On the other hand if we can go back to the first-pass-the-post election system that allows regional leaders to emerge at the electorate level and if there is no authority above them like the executive presidency, it gives enough scope for the championing of interests of specific communities. Sufficient authority should be devolved for MPs to work for the betterment of their respective electorates. For example, the Colombo-North electorate will most likely have a Tamil member who will look after the interests of that electorate which is different to what the voters in Colombo-Central would want. There will hardly be any ‘new minorities’ and there will be no need to have executive presidents, provincial councils, LG bodies and other overheads and complications.

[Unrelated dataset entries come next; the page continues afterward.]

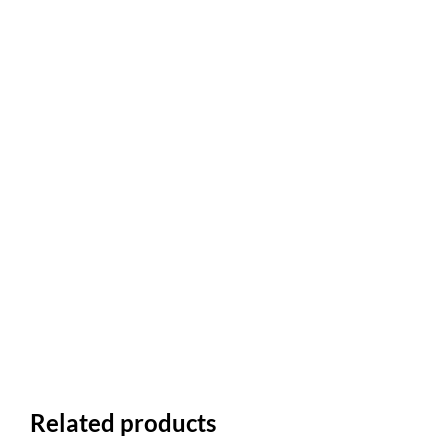
Related products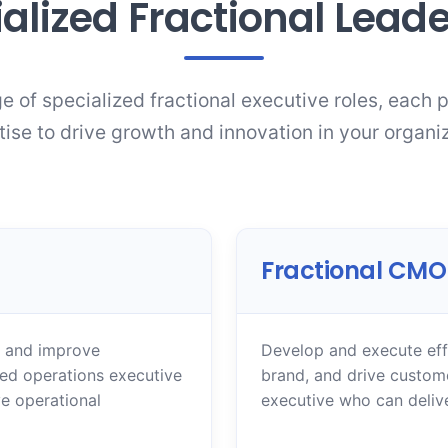
alized Fractional Lead
e of specialized fractional executive roles, each 
tise to drive growth and innovation in your organiz
Fractional CMO
, and improve
Develop and execute effe
ced operations executive
brand, and drive custom
e operational
executive who can deliv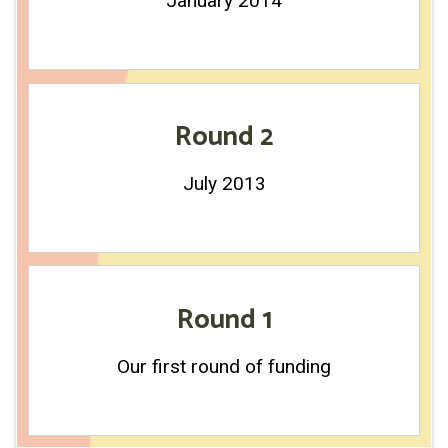
January 2014
Round 2
July 2013
Round 1
Our first round of funding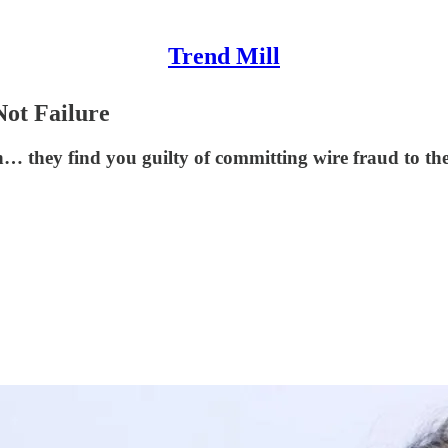
Trend Mill
Not Failure
n… they find you guilty of committing wire fraud to the 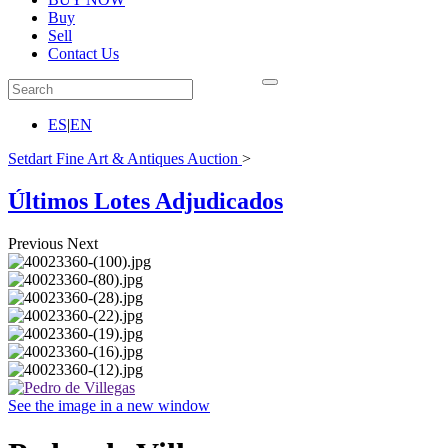
Buy
Sell
Contact Us
ES
|
EN
Setdart Fine Art & Antiques Auction
>
Últimos Lotes Adjudicados
Previous
Next
See the image in a new window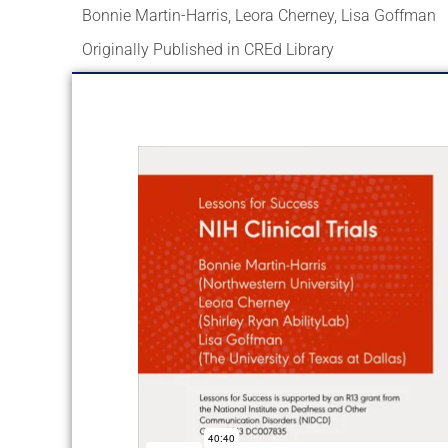
Bonnie Martin-Harris
,
Leora Cherney
,
Lisa Goffman
Originally Published in CREd Library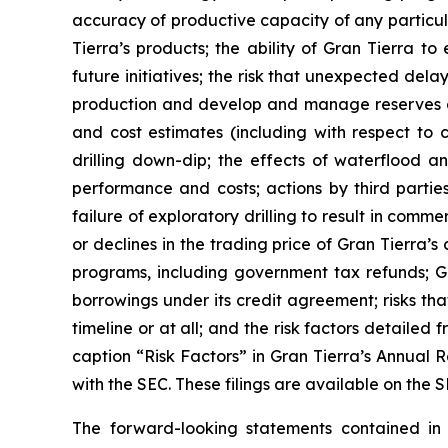
accuracy of productive capacity of any particula
Tierra’s products; the ability of Gran Tierra t
future initiatives; the risk that unexpected del
production and develop and manage reserves on 
and cost estimates (including with respect to c
drilling down-dip; the effects of waterflood an
performance and costs; actions by third parties
failure of exploratory drilling to result in comme
or declines in the trading price of Gran Tierra’
programs, including government tax refunds; Gr
borrowings under its credit agreement; risks th
timeline or at all; and the risk factors detailed 
caption “Risk Factors” in Gran Tierra’s Annual 
with the SEC. These filings are available on th
The forward-looking statements contained i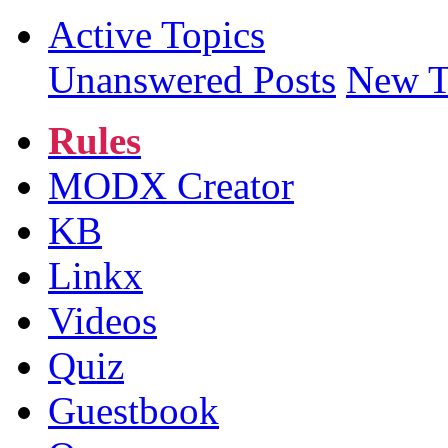
Active Topics
Unanswered Posts
New T
Rules
MODX Creator
KB
Linkx
Videos
Quiz
Guestbook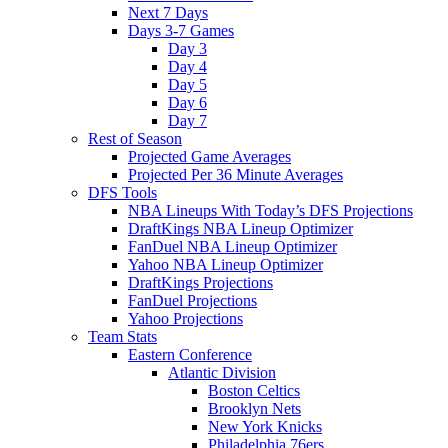
Next 7 Days
Days 3-7 Games
Day 3
Day 4
Day 5
Day 6
Day 7
Rest of Season
Projected Game Averages
Projected Per 36 Minute Averages
DFS Tools
NBA Lineups With Today’s DFS Projections
DraftKings NBA Lineup Optimizer
FanDuel NBA Lineup Optimizer
Yahoo NBA Lineup Optimizer
DraftKings Projections
FanDuel Projections
Yahoo Projections
Team Stats
Eastern Conference
Atlantic Division
Boston Celtics
Brooklyn Nets
New York Knicks
Philadelphia 76ers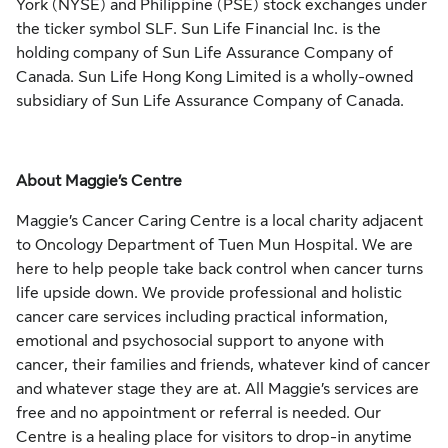
York (NYSE) and Philippine (PSE) stock exchanges under
the ticker symbol SLF. Sun Life Financial Inc. is the
holding company of Sun Life Assurance Company of
Canada. Sun Life Hong Kong Limited is a wholly-owned
subsidiary of Sun Life Assurance Company of Canada.
About Maggie’s Centre
Maggie’s Cancer Caring Centre is a local charity adjacent
to Oncology Department of Tuen Mun Hospital. We are
here to help people take back control when cancer turns
life upside down. We provide professional and holistic
cancer care services including practical information,
emotional and psychosocial support to anyone with
cancer, their families and friends, whatever kind of cancer
and whatever stage they are at. All Maggie’s services are
free and no appointment or referral is needed. Our
Centre is a healing place for visitors to drop-in anytime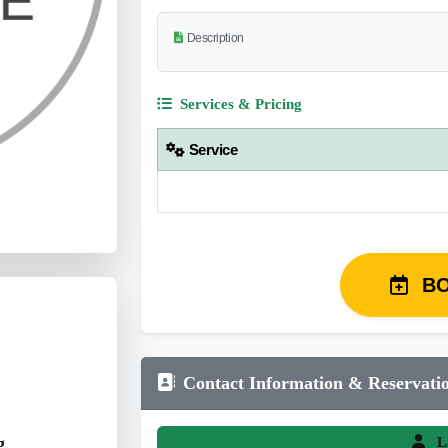
Description
Services & Pricing
Service
B
Contact Information & Reservati
g
L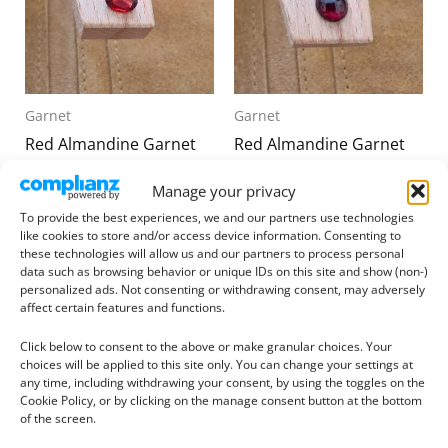
Garnet
Garnet
Red Almandine Garnet
Red Almandine Garnet
Oval – 7.1mm by 5.1mm
Round Cabochon –
Manage your privacy
6.6mm
£
6.00
To provide the best experiences, we and our partners use technologies
£
5.75
like cookies to store and/or access device information. Consenting to
Add to basket
these technologies will allow us and our partners to process personal
Add to basket
data such as browsing behavior or unique IDs on this site and show (non-)
personalized ads. Not consenting or withdrawing consent, may adversely
affect certain features and functions.
Click below to consent to the above or make granular choices. Your
choices will be applied to this site only. You can change your settings at
any time, including withdrawing your consent, by using the toggles on the
Cookie Policy, or by clicking on the manage consent button at the bottom
of the screen.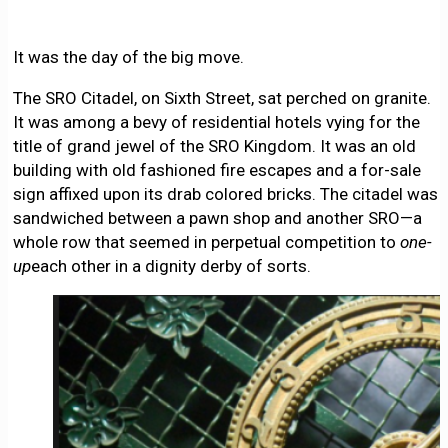
It was the day of the big move.
The SRO Citadel, on Sixth Street, sat perched on granite.
It was among a bevy of residential hotels vying for the
title of grand jewel of the SRO Kingdom. It was an old
building with old fashioned fire escapes and a for-sale
sign affixed upon its drab colored bricks. The citadel was
sandwiched between a pawn shop and another SRO—a
whole row that seemed in perpetual competition to
one-
up
each other in a dignity derby of sorts.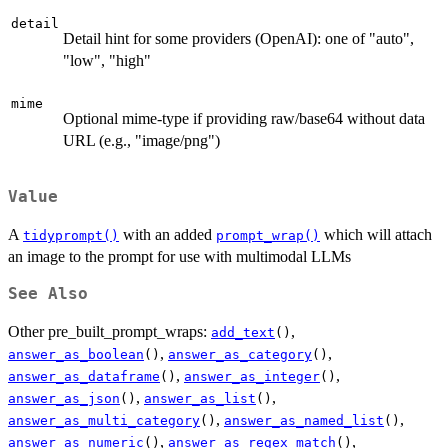
detail
Detail hint for some providers (OpenAI): one of "auto",
"low", "high"
mime
Optional mime-type if providing raw/base64 without data
URL (e.g., "image/png")
Value
A
with an added
which will attach
tidyprompt()
prompt_wrap()
an image to the prompt for use with multimodal LLMs
See Also
Other pre_built_prompt_wraps:
,
add_text
()
,
,
answer_as_boolean
()
answer_as_category
()
,
,
answer_as_dataframe
()
answer_as_integer
()
,
,
answer_as_json
()
answer_as_list
()
,
,
answer_as_multi_category
()
answer_as_named_list
()
,
,
answer_as_numeric
()
answer_as_regex_match
()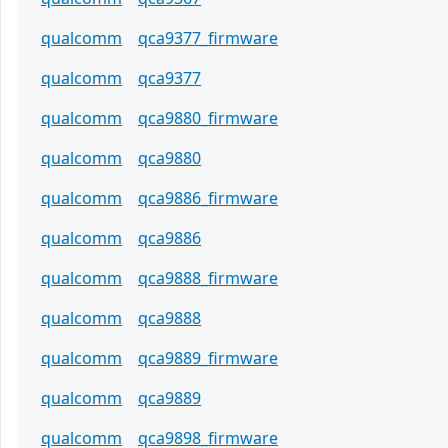
qualcomm
qca9377_firmware
qualcomm
qca9377
qualcomm
qca9880_firmware
qualcomm
qca9880
qualcomm
qca9886_firmware
qualcomm
qca9886
qualcomm
qca9888_firmware
qualcomm
qca9888
qualcomm
qca9889_firmware
qualcomm
qca9889
qualcomm
qca9898_firmware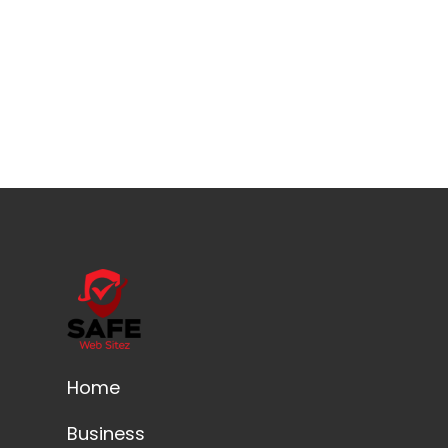
Home
Business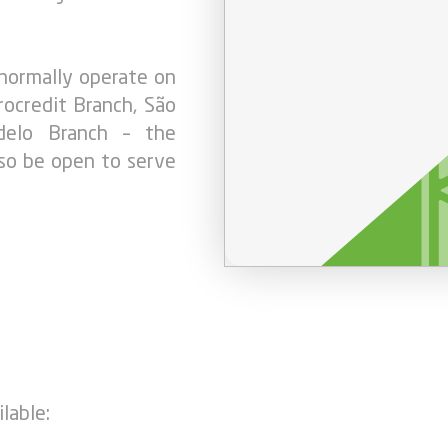
 normally operate on
ocredit Branch, São
ndelo Branch – the
also be open to serve
lable: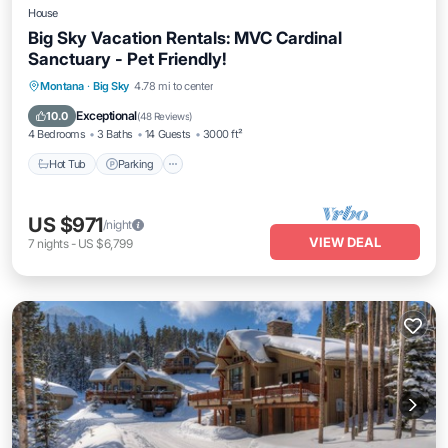
House
Big Sky Vacation Rentals: MVC Cardinal
Sanctuary - Pet Friendly!
Hot Tub
Parking
Spa
Montana
·
Big Sky
4.78 mi to center
Balcony/Terrace
Exceptional
10.0
(
48 Reviews
)
4 Bedrooms
3 Baths
14 Guests
3000 ft²
Hot Tub
Parking
US $971
/night
VIEW DEAL
7
nights
-
US $6,799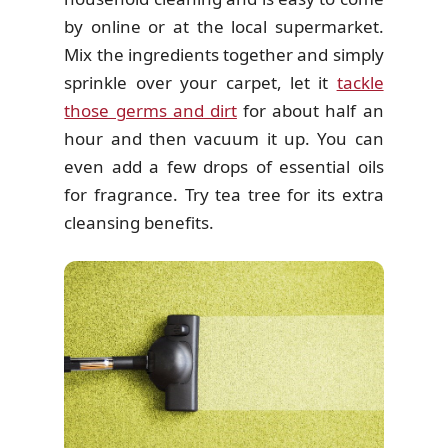
by online or at the local supermarket.
Mix the ingredients together and simply
sprinkle over your carpet, let it
tackle
those germs and dirt
for about half an
hour and then vacuum it up. You can
even add a few drops of essential oils
for fragrance. Try tea tree for its extra
cleansing benefits.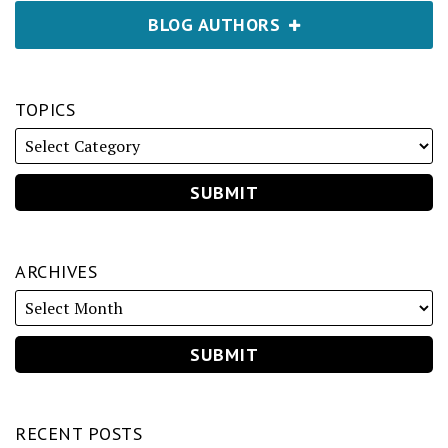
BLOG AUTHORS
TOPICS
ARCHIVES
RECENT POSTS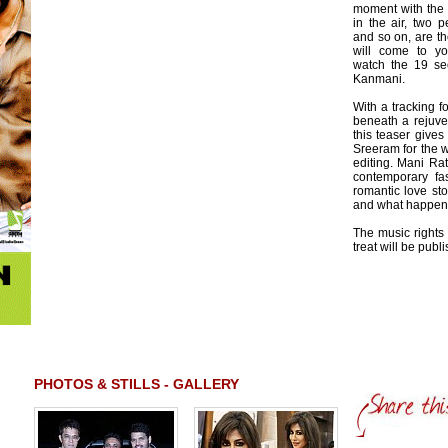
moment with the
in the air, two 
and so on, are the
will come to y
watch the 19 se
Kanmani.
With a tracking 
beneath a rejuve
this teaser give
Sreeram for the 
editing. Mani Ra
contemporary fas
romantic love sto
and what happens
The music rights 
treat will be pub
PHOTOS & STILLS - GALLERY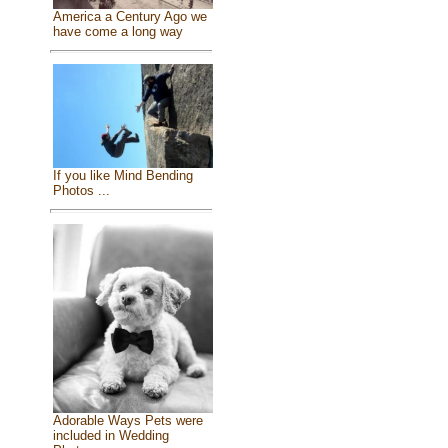
America a Century Ago we
have come a long way
If you like Mind Bending
Photos ...
Adorable Ways Pets were
included in Wedding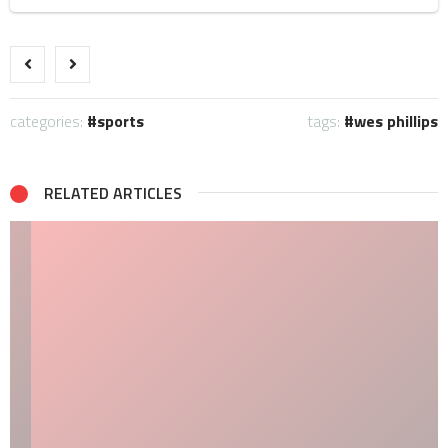
categories:
sports
tags:
wes phillips
RELATED ARTICLES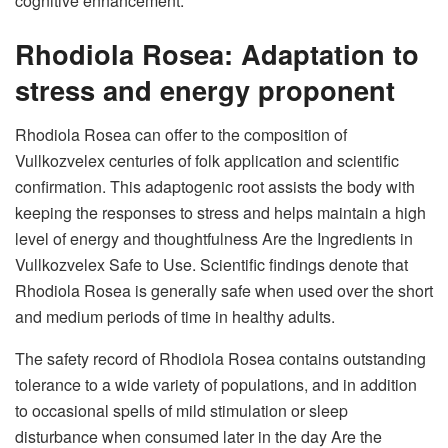
cognitive enhancement.
Rhodiola Rosea: Adaptation to
stress and energy proponent
Rhodiola Rosea can offer to the composition of
Vullkozvelex centuries of folk application and scientific
confirmation. This adaptogenic root assists the body with
keeping the responses to stress and helps maintain a high
level of energy and thoughtfulness Are the Ingredients in
Vullkozvelex Safe to Use. Scientific findings denote that
Rhodiola Rosea is generally safe when used over the short
and medium periods of time in healthy adults.
The safety record of Rhodiola Rosea contains outstanding
tolerance to a wide variety of populations, and in addition
to occasional spells of mild stimulation or sleep
disturbance when consumed later in the day Are the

Additionally the war that wages during election times will disappear; political stability will once again rule the country and the underworld would not be able to enthrone an otherwise losing politician. Everyone will know the politician who represents him at the national level and there will be a formal and permanent grievance handling mechanism. Above all the Sri Lankan way of life will be preserved where citizens irrespective of race can intermingle in the unique Sri Lanka style, may it be ethnic restaurants, shops, festivals, colours in the street or whatever.

However, it will be disadvantageous to those politicians who cannot step into their electorate due to manyfold wrong doings or those who are not interested in solving people’s problems but rather have ambitions set upon their utopian ideologies (may it be ‘ealam’, communism, separate states for eastern Muslims or plantation workers). Then what about those politicos, one may ask. Well, that is exactly the point.

Elected politicians will be forced to serve their electorate and not their ideological dogma in preference to peoples’ problems because we all have same economic, social, security and development related problems irrespective of race or region. Politics will not provide breeding grounds for separatists, terrorists, extremists or other psychopaths to make peoples’ lives miserable.